* Task to carry out *
Pull every line containing the word "said" from the records.
****************
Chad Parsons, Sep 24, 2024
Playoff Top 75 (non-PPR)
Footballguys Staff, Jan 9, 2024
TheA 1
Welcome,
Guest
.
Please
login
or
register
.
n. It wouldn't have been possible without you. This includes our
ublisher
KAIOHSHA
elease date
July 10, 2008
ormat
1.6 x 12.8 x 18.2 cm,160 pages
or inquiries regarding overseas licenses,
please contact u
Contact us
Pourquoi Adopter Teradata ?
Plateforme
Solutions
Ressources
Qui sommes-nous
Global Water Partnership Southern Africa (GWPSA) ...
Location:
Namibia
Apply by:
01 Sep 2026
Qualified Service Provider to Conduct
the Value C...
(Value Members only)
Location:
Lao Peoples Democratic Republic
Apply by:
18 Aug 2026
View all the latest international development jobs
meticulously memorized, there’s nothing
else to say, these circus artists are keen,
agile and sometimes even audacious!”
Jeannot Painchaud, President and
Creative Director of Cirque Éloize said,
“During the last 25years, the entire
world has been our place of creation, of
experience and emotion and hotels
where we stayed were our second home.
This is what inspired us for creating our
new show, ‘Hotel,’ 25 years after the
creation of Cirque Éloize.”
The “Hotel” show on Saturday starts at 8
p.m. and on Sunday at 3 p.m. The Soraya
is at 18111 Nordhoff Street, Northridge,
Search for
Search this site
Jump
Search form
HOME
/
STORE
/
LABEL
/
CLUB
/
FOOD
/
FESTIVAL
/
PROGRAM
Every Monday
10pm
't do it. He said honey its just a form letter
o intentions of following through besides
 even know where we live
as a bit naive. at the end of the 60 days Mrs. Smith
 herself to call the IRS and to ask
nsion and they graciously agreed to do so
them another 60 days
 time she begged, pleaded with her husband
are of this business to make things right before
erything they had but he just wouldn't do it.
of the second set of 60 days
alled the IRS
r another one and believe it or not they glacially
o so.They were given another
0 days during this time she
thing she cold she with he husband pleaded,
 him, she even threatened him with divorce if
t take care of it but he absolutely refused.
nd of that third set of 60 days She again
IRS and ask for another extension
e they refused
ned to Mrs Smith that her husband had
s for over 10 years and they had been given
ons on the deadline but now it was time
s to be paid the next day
****************
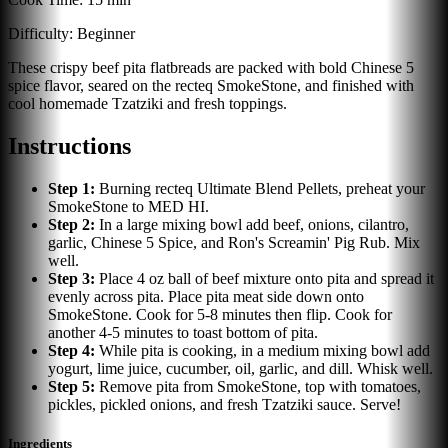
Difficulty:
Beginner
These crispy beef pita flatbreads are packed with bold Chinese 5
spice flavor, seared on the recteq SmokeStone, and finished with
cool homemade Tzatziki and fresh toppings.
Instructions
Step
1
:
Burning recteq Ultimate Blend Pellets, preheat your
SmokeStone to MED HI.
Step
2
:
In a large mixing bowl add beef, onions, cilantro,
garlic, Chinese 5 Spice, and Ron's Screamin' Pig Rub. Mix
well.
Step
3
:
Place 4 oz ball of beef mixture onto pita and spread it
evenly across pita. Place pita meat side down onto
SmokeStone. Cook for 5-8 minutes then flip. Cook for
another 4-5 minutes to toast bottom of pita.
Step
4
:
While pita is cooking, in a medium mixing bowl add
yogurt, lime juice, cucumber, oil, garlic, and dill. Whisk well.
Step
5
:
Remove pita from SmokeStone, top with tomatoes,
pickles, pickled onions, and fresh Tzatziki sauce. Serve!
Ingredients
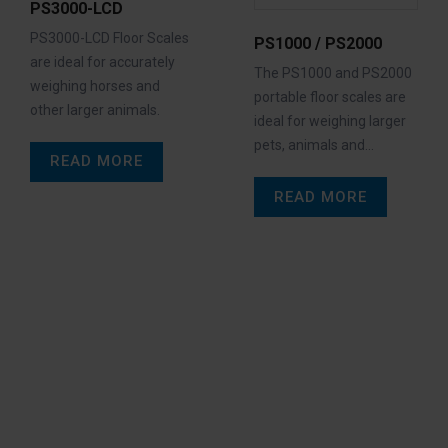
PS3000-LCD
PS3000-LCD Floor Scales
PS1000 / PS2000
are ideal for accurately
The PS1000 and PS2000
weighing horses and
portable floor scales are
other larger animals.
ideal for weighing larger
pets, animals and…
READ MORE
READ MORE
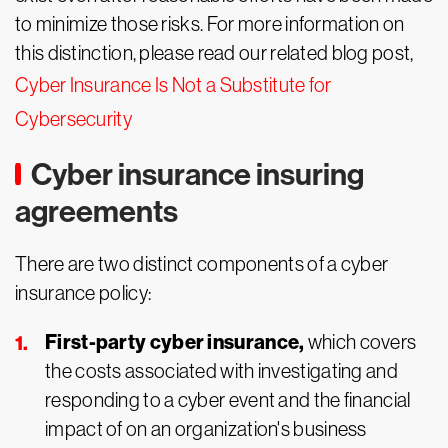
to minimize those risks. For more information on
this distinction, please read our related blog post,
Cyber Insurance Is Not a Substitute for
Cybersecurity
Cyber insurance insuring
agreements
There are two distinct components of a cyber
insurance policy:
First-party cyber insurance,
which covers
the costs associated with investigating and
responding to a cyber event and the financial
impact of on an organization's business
****************
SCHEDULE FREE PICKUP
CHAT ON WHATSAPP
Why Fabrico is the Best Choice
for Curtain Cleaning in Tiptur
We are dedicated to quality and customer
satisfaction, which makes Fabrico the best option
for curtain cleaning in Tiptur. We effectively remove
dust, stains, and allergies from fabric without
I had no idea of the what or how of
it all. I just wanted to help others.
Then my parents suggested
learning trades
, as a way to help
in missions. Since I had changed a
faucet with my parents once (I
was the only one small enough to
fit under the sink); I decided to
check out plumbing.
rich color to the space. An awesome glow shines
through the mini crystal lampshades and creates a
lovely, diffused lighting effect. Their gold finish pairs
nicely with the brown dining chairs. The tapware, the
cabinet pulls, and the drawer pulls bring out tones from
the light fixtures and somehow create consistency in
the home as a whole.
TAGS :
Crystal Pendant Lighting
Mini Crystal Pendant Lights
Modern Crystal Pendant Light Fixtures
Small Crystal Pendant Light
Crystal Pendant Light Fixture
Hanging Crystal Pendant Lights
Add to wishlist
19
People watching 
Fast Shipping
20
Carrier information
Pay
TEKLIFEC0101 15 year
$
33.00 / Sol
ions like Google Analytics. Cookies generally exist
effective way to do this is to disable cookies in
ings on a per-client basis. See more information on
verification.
****************
* Answer to the problem *
Creative Director of Cirque Éloize said,
't do it. He said honey its just a form letter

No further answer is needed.